The controversial clauses to the electoral law passed by the Lower House are; representation of the Banadir region in the next Senate, women's quota, seats for northern regions [Somaliland], and the upcoming MPs constituencies.
Farmajo's spokesman, who used harsh language, urged the international community not to exaggerate the ouster of PM Khaire.

“The International Community has left an indelible mark in our rebuilding efforts and the government and the people of the Federal Republic of Somalia hold deep gratitude for that. However, the long-term focus of such efforts should be on strengthening institutions and development organs,” he noted.

Last year, reports emerged that Al-Shabaab had ordered all the elders and delegates who choose the members of the federal legislature and the state councils to register with the group. So far, sources said, 159 elders from Hirshabelle, Galmudug, Jubaland, and Southwest states, have reportedly agreed to register but Puntland has defied the order.

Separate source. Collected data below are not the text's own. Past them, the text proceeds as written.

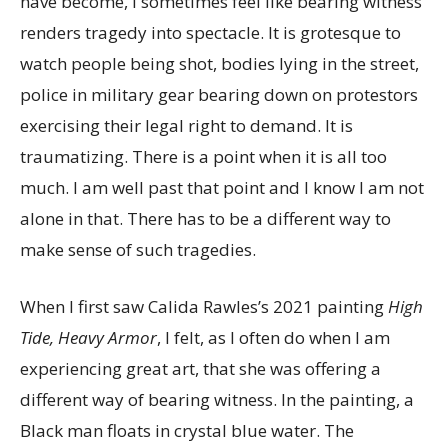
have become, I sometimes feel like bearing witness
renders tragedy into spectacle. It is grotesque to
watch people being shot, bodies lying in the street,
police in military gear bearing down on protestors
exercising their legal right to demand. It is
traumatizing. There is a point when it is all too
much. I am well past that point and I know I am not
alone in that. There has to be a different way to
make sense of such tragedies.
When I first saw Calida Rawles’s 2021 painting
High
Tide, Heavy Armor
, I felt, as I often do when I am
experiencing great art, that she was offering a
different way of bearing witness. In the painting, a
Black man floats in crystal blue water. The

Hassan Mohamoud, a political commentator in Mogadishu, said the elders seem to be caught between the devil and the deep blue sea, since the Al-Shabaab still controls large swathes of rural southern and central Somalia, and have imposed parallel administration in sections of the country.

“For obvious security reasons, they fear to disobey al-Shabaab orders, while on the other they are afraid of a backlash from the government and state security institutions,” Mohamoud told the East African paper.